Is @safe still a work-in-progress?
Maksim Fomin
mxfm at protonmail.com
Thu Aug 30 16:57:05 UTC 2018
On Friday, 17 August 2018 at 07:19:25 UTC, Peter Alexander wrote:
>
> My question is: what is the status of @safe? I am quite
> surprised to see such a simple case fail. Is @safe believed to
> be fully implemented (modulo bugs) and this is just an
> unfortunate corner case, or is it known work-in-progress?
Years ago (2012-2013
https://forum.dlang.org/post/xibbzslaunogifsomapl@forum.dlang.org) I was arguing that @safe is crippled: 1) there is high probability that some loopholes are missing (several of them were posted to bugzilla and still not fixed since then) 2) fixing loopholes will make using @safe inconvenient.

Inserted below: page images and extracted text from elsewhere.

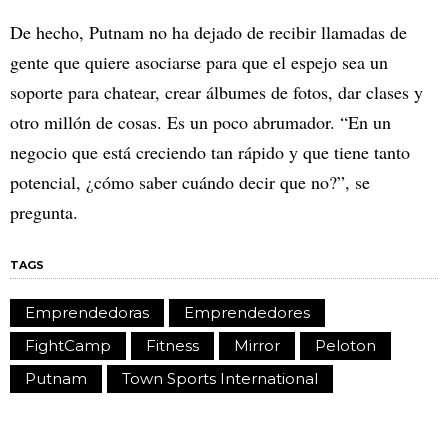
De hecho, Putnam no ha dejado de recibir llamadas de
gente que quiere asociarse para que el espejo sea un
soporte para chatear, crear álbumes de fotos, dar clases y
otro millón de cosas. Es un poco abrumador. “En un
negocio que está creciendo tan rápido y que tiene tanto
potencial, ¿cómo saber cuándo decir que no?”, se
pregunta.
TAGS
Emprendedoras
Emprendedores
FightCamp
Fitness
Mirror
Peloton
Putnam
Town Sports International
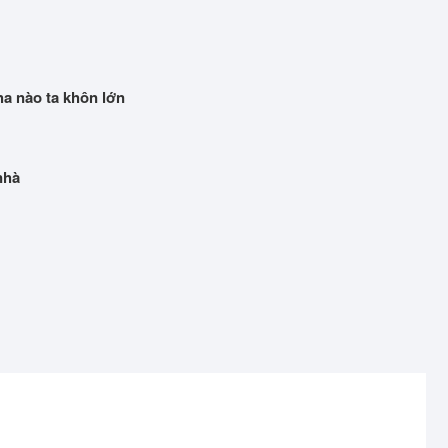
a nào ta khôn lớn
nhà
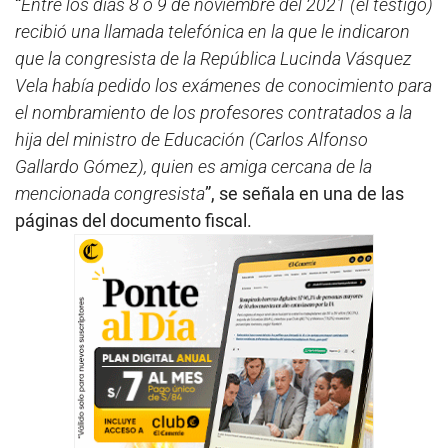
“
Entre los días 8 ó 9 de noviembre del 2021 (el testigo)
recibió una llamada telefónica en la que le indicaron
que la congresista de la República Lucinda Vásquez
Vela había pedido los exámenes de conocimiento para
el nombramiento de los profesores contratados a la
hija del ministro de Educación (Carlos Alfonso
Gallardo Gómez), quien es amiga cercana de la
mencionada congresista
”, se señala en una de las
páginas del documento fiscal.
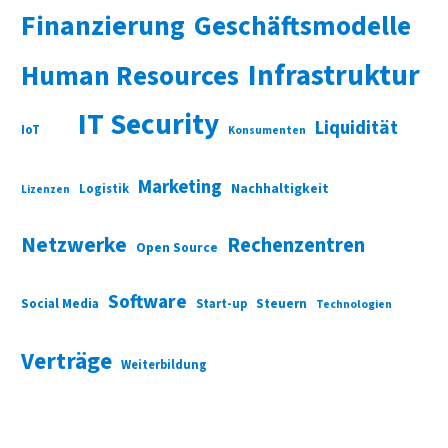
Finanzierung
Geschäftsmodelle
Infrastruktur
Human Resources
IT Security
Liquidität
IoT
Konsumenten
Marketing
Nachhaltigkeit
Logistik
Lizenzen
Netzwerke
Rechenzentren
Open Source
Software
Social Media
Start-up
Steuern
Technologien
Verträge
Weiterbildung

My point is somewhat different from expressed already here by
Jonathan. He speaks about whitelisting/blacklisting and that the
former model will always contain loopholes. In my view, the
reason is that memory safety in (essentially good old C) memory
model depends on runtime memory type which is unrelated to static
type. Taking random variable - it can be allocated on stack,
heap, GC-heap, thread-local and there is no way at CT to
determine this in general case. In other words, static type rules
is bad approach to determine memory safety. It can be used to
detect some obvious bugs, but does not work across compilation
boundaries. The better approach in my view is to insert runtime
code which performs some tests (at least this how C# works).